• _Description of the task_
Among the lines below, tally those holding the string "Team" and give the total only.

[Opening Recorded data section]

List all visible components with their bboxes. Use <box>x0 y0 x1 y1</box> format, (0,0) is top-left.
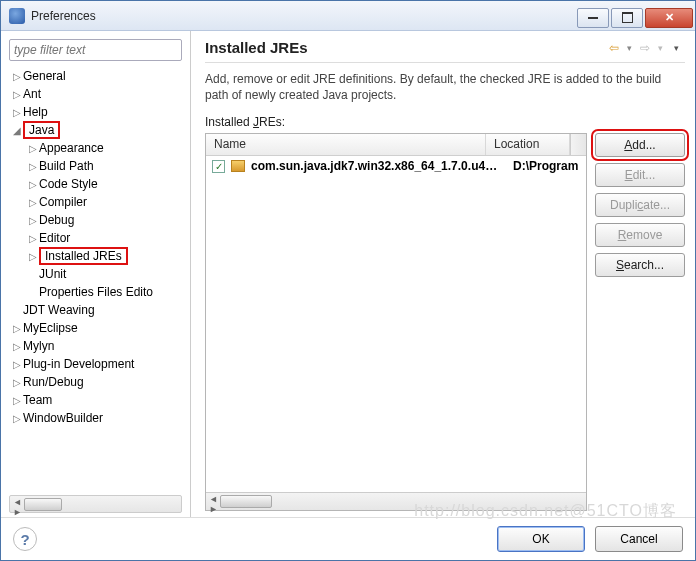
tree-label: Java <box>23 121 60 139</box>
dropdown-icon[interactable]: ▾ <box>627 43 632 53</box>
tree-label: Plug-in Development <box>23 357 134 371</box>
add-button[interactable]: Add... <box>595 133 685 157</box>
expand-icon[interactable]: ▷ <box>11 107 23 118</box>
category-tree[interactable]: ▷General ▷Ant ▷Help ◢Java ▷Appearance ▷B… <box>1 67 190 493</box>
tree-item-myeclipse[interactable]: ▷MyEclipse <box>7 319 190 337</box>
content: ▷General ▷Ant ▷Help ◢Java ▷Appearance ▷B… <box>1 31 695 560</box>
back-icon[interactable]: ⇦ <box>605 40 623 56</box>
button-column: Add... Edit... Duplicate... Remove Searc… <box>595 133 685 511</box>
edit-button: Edit... <box>595 163 685 187</box>
tree-label: Appearance <box>39 141 104 155</box>
category-tree-pane: ▷General ▷Ant ▷Help ◢Java ▷Appearance ▷B… <box>1 31 191 517</box>
page-description: Add, remove or edit JRE definitions. By … <box>205 63 685 113</box>
expand-icon[interactable]: ▷ <box>27 251 39 262</box>
tree-item-build-path[interactable]: ▷Build Path <box>7 157 190 175</box>
table-h-scrollbar[interactable] <box>206 492 586 510</box>
expand-icon[interactable]: ▷ <box>11 323 23 334</box>
tree-item-general[interactable]: ▷General <box>7 67 190 85</box>
col-location[interactable]: Location <box>486 134 570 155</box>
tree-label: Compiler <box>39 195 87 209</box>
cell-location: D:\Program <box>513 159 578 173</box>
tree-label: Installed JREs <box>39 247 128 265</box>
app-icon <box>9 8 25 24</box>
tree-item-installed-jres[interactable]: ▷Installed JREs <box>7 247 190 265</box>
search-button[interactable]: Search... <box>595 253 685 277</box>
cancel-button[interactable]: Cancel <box>595 526 683 552</box>
window-title: Preferences <box>31 9 577 23</box>
tree-item-appearance[interactable]: ▷Appearance <box>7 139 190 157</box>
expand-icon[interactable]: ▷ <box>27 197 39 208</box>
duplicate-button: Duplicate... <box>595 193 685 217</box>
footer: ? OK Cancel <box>1 518 695 560</box>
tree-label: Properties Files Edito <box>39 285 153 299</box>
expand-icon[interactable]: ▷ <box>27 143 39 154</box>
expand-icon[interactable]: ▷ <box>27 161 39 172</box>
tree-label: Team <box>23 393 52 407</box>
tree-label: Editor <box>39 231 70 245</box>
table-row[interactable]: ✓ com.sun.java.jdk7.win32.x86_64_1.7.0.u… <box>206 156 586 176</box>
expand-icon[interactable]: ▷ <box>11 89 23 100</box>
dropdown-icon[interactable]: ▾ <box>658 43 663 53</box>
tree-item-editor[interactable]: ▷Editor <box>7 229 190 247</box>
table-header: Name Location <box>206 134 586 156</box>
tree-label: JDT Weaving <box>23 303 95 317</box>
expand-icon[interactable]: ▷ <box>11 377 23 388</box>
tree-item-properties-files-editor[interactable]: Properties Files Edito <box>7 283 190 301</box>
tree-label: General <box>23 69 66 83</box>
tree-label: Mylyn <box>23 339 54 353</box>
table-body: ✓ com.sun.java.jdk7.win32.x86_64_1.7.0.u… <box>206 156 586 492</box>
page-nav-icons: ⇦▾ ⇨▾ ▾ <box>605 40 685 56</box>
expand-icon[interactable]: ▷ <box>11 413 23 424</box>
tree-item-run-debug[interactable]: ▷Run/Debug <box>7 373 190 391</box>
expand-icon[interactable]: ▷ <box>27 233 39 244</box>
maximize-button[interactable] <box>611 8 643 28</box>
tree-item-help[interactable]: ▷Help <box>7 103 190 121</box>
remove-button: Remove <box>595 223 685 247</box>
tree-item-plugin-dev[interactable]: ▷Plug-in Development <box>7 355 190 373</box>
page-title: Installed JREs <box>205 39 605 56</box>
forward-icon[interactable]: ⇨ <box>636 40 654 56</box>
expand-icon[interactable]: ▷ <box>11 341 23 352</box>
close-button[interactable] <box>645 8 693 28</box>
tree-label: Ant <box>23 87 41 101</box>
expand-icon[interactable]: ▷ <box>11 395 23 406</box>
tree-item-compiler[interactable]: ▷Compiler <box>7 193 190 211</box>
tree-item-team[interactable]: ▷Team <box>7 391 190 409</box>
jre-table[interactable]: Name Location ✓ com.sun.java.jdk7.win32.… <box>205 133 587 511</box>
ok-button[interactable]: OK <box>497 526 585 552</box>
jre-icon <box>231 160 245 172</box>
expand-icon[interactable]: ▷ <box>27 215 39 226</box>
tree-label: Build Path <box>39 159 94 173</box>
list-label: Installed JREs: <box>205 115 685 129</box>
help-icon[interactable]: ? <box>13 527 37 551</box>
expand-icon[interactable]: ▷ <box>11 359 23 370</box>
tree-item-java[interactable]: ◢Java <box>7 121 190 139</box>
tree-label: Run/Debug <box>23 375 84 389</box>
tree-item-mylyn[interactable]: ▷Mylyn <box>7 337 190 355</box>
tree-item-code-style[interactable]: ▷Code Style <box>7 175 190 193</box>
jre-checkbox[interactable]: ✓ <box>212 160 225 173</box>
menu-icon[interactable]: ▾ <box>667 40 685 56</box>
window-controls <box>577 4 695 28</box>
tree-label: JUnit <box>39 267 66 281</box>
page-header: Installed JREs ⇦▾ ⇨▾ ▾ <box>205 39 685 63</box>
tree-item-ant[interactable]: ▷Ant <box>7 85 190 103</box>
filter-input[interactable] <box>9 39 182 61</box>
expand-icon[interactable]: ▷ <box>27 179 39 190</box>
minimize-button[interactable] <box>577 8 609 28</box>
tree-h-scrollbar[interactable] <box>9 495 182 513</box>
tree-item-windowbuilder[interactable]: ▷WindowBuilder <box>7 409 190 427</box>
table-area: Name Location ✓ com.sun.java.jdk7.win32.… <box>205 133 685 511</box>
tree-item-debug[interactable]: ▷Debug <box>7 211 190 229</box>
collapse-icon[interactable]: ◢ <box>11 125 23 136</box>
page-pane: Installed JREs ⇦▾ ⇨▾ ▾ Add, remove or ed… <box>191 31 695 517</box>
tree-label: Debug <box>39 213 74 227</box>
cell-name: com.sun.java.jdk7.win32.x86_64_1.7.0.u4… <box>251 159 513 173</box>
tree-item-jdt-weaving[interactable]: JDT Weaving <box>7 301 190 319</box>
main-split: ▷General ▷Ant ▷Help ◢Java ▷Appearance ▷B… <box>1 31 695 517</box>
tree-item-junit[interactable]: JUnit <box>7 265 190 283</box>
tree-label: Help <box>23 105 48 119</box>
col-name[interactable]: Name <box>206 134 486 155</box>
titlebar: Preferences <box>1 1 695 31</box>
expand-icon[interactable]: ▷ <box>11 71 23 82</box>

[Closing Recorded data section]

• _Exercise answer_
2